Ha pubblicato: Licenza di viaggio (Premio pubblicazione, Edizioni dei Dioscuri 1984); Ipotesi di vita (Premio pubblicazione “Carducci – Pietrasanta”, Lacaita 1987), nella terna dei finalisti al Premio Città di Penne; Nel sigillo della parola (Piovan 1991); Lettera a una pietra (Premio pubblicazione “Libero de Libero”, Confronto 1992); Il segno del gelo (Perosini 1997); Allegorie d’inverno (Manni 2003, nella terna dei finalisti al Premio Frascati “Antonio Seccareccia”); Regalità della luce (Sciascia 2009); La congiura degli opposti (LietoColle 2012), premio “Città di Arce”; in collaborazione con Sergio Vecchio Poema del merlo cacciatore (Libri del merlo, Nola 2014); Lo sguardo inverso (LietoColle 2018); La soglia e l’incontro (Edizioni Eva 2018); Prove per atto unico (Premio pubblicazione “Vincenzo Pistocchi” Macabor 2023). È presente in diverse antologie, tra cui: Poeti del Lazio, a cura di R. Pellecchia, Forum Quinta Generazione 1988; Melodie della terra, a cura di P. Perilli, Crocetti 1997; Secolo Donna 2020, a cura di Bonifacio Vincenzi, Macabor 2020. Nel marzo 2019 le è stato dedicato il n° 69 della LETTERA IN VERSI, Newsletter di poesia di BOMBA CARTA, bombacarta.com/leattività/lettera-in-versi. Nel luglio 2022, esce da Macabor Editore, a cura di Bonifacio Vincenzi, il Volume Sesto relativo ai POETI DEL CENTRO ITALIA, la cui parte monografica le è stata dedicata con il titolo “Quando la parola trema di eternità”.

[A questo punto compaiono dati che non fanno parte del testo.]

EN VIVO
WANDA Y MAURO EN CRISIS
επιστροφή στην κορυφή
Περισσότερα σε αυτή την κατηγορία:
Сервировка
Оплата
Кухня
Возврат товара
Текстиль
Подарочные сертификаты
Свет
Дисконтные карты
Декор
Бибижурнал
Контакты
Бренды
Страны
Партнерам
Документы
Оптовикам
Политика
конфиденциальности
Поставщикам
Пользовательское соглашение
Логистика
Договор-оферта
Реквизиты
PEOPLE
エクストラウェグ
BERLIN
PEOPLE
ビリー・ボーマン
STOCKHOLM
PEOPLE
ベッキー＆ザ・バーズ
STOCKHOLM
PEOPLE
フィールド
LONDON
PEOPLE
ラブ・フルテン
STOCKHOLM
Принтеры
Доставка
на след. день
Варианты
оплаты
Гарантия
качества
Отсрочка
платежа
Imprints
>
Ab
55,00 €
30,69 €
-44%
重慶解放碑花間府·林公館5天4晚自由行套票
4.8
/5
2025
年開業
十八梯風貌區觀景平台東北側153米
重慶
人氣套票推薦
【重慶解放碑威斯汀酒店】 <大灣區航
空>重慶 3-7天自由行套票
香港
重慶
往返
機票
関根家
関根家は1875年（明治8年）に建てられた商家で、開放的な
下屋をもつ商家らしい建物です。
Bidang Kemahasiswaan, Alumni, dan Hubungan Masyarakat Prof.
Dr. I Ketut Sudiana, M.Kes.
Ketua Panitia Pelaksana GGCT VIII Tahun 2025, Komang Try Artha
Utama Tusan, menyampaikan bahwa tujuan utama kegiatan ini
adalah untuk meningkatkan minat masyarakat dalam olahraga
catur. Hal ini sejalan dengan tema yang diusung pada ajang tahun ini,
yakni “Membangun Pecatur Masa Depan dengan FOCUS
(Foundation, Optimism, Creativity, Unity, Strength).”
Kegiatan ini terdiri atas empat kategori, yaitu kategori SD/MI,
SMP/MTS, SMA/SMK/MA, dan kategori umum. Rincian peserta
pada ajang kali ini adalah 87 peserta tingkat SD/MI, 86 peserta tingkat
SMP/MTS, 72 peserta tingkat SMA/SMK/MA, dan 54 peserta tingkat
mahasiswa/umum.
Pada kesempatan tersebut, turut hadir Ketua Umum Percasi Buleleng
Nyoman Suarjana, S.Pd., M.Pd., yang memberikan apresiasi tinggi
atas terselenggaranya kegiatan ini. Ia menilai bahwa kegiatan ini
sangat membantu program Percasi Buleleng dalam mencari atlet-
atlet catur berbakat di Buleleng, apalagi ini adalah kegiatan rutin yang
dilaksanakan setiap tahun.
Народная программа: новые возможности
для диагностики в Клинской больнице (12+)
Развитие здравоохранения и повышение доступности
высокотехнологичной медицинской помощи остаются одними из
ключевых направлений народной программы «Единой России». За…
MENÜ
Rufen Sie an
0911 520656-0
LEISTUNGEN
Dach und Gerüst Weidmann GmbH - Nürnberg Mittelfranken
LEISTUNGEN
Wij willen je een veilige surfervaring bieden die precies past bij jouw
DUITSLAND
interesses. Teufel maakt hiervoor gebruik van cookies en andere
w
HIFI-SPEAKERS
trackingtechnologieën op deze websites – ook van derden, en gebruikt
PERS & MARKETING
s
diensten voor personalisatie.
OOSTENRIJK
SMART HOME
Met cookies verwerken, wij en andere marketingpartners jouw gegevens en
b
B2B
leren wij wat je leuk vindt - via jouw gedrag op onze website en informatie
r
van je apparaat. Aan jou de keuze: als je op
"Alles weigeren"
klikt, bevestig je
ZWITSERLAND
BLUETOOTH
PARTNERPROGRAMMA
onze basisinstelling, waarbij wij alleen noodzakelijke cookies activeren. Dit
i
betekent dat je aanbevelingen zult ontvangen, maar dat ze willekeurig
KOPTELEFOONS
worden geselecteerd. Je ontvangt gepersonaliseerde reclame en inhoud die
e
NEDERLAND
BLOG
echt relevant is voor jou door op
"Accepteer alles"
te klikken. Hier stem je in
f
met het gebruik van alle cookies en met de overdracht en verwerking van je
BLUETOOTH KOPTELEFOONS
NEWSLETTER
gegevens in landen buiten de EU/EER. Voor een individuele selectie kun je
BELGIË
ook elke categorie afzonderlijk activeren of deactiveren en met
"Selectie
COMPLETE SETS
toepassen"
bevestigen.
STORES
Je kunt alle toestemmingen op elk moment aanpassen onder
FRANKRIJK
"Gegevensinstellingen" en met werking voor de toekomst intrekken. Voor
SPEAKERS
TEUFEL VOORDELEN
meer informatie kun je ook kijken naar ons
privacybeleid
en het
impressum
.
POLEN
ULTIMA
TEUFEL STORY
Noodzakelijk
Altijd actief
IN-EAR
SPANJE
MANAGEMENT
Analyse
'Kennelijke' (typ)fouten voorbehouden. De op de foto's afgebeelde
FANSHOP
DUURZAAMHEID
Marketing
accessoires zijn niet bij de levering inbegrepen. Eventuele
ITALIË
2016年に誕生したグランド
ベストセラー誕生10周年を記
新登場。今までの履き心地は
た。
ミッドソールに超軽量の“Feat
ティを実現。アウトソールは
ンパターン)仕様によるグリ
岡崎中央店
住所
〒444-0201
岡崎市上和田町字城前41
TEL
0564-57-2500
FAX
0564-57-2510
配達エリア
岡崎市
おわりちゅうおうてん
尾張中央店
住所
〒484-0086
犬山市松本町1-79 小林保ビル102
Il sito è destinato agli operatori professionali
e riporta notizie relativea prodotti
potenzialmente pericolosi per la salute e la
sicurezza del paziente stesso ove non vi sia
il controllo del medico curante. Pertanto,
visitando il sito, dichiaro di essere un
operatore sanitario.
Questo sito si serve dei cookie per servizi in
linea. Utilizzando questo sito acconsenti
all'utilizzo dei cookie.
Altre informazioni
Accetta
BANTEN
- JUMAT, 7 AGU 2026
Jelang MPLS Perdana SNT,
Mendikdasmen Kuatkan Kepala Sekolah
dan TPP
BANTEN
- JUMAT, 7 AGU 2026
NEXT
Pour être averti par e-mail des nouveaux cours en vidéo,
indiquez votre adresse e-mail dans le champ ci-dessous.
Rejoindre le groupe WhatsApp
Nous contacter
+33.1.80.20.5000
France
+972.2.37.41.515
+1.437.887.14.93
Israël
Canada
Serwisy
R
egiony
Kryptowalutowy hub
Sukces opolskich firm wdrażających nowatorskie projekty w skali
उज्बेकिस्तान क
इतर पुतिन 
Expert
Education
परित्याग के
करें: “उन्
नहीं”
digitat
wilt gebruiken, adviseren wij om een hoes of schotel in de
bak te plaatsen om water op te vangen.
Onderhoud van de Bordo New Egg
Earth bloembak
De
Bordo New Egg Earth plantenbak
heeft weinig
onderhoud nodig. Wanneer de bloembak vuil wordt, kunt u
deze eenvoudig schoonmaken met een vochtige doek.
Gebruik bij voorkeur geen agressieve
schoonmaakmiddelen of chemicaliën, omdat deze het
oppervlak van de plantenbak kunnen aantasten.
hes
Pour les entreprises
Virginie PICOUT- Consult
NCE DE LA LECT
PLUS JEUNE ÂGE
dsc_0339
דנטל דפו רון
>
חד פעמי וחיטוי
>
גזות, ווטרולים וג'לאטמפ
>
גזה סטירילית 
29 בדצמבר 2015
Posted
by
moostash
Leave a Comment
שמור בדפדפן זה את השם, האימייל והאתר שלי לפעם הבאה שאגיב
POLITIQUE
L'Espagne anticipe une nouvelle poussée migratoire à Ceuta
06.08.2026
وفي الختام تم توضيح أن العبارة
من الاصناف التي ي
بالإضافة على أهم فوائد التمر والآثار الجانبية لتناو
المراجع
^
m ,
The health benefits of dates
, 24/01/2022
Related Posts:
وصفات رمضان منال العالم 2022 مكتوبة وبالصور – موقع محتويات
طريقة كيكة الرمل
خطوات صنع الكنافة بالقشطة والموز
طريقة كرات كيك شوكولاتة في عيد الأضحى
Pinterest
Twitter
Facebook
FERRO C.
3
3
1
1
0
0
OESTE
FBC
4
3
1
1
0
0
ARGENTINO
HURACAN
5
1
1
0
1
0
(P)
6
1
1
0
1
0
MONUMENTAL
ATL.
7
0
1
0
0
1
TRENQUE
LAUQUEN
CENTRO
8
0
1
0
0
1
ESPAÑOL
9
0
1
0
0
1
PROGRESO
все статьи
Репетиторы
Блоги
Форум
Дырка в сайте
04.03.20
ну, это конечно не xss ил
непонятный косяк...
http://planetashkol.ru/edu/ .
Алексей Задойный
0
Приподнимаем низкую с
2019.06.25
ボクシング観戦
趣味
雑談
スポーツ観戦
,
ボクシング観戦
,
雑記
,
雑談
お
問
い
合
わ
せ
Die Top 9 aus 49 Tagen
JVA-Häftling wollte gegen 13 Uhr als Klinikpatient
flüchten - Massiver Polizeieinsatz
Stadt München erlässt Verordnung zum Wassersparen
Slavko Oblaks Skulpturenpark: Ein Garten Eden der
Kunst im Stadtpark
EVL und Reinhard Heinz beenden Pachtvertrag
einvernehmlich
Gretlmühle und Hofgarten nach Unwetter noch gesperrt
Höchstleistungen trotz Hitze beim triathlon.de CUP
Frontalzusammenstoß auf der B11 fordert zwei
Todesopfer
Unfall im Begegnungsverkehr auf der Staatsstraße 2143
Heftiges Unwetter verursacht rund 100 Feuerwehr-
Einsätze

Interventi sulla sua poesia sono apparsi su testate giornalistiche, riviste e testi critici, quali: Frammenti di un discorso amoroso nella scrittura epistolare moderna, a cura di A. Dolfi, Bulzoni 1992; La parola ritrovata. Ultime tendenze della poesia italiana, a cura di M. I. Gaeta e G. Sica, Marsilio 1995; G. Linguaglossa, Appunti critici, Edizioni Fabio Croce-Edizioni Scettro del Re 2002; La Ciociaria tra scrittori e cineasti, a cura di F. Zangrilli, Metauro 2004; Amerigo Iannacone, Nuove testimonianze. Interventi critici, Edizioni Eva, 2005; R. Pellecchia, Con le parole/Oltre le parole. Saggi di letteratura contemporanea, Metauro 2007; R. Scrivano, Letture e Lettori. Appunti di critica letteraria, Metauro 2010; R. Pellecchia, D'Annunzio musicus / ed altri saggi con appendice leopardiana, Sciascia Editore 2018.
La sua poetica, accanto alla ricerca espressiva e linguistica, si sviluppa negli ultimi anni intorno al concetto di Sguardo inverso, in relazione alla realtà e all’interiorità, pervenendo alla rappresentazione della Città poetica, come incontro tra identità e alterità.

Maria Benedetta Cerro, Banchetto con melagrana, Gottifredo Edizioni, Alatri 2024, Progetto grafico e interventi manoscritti di Antonio Poce.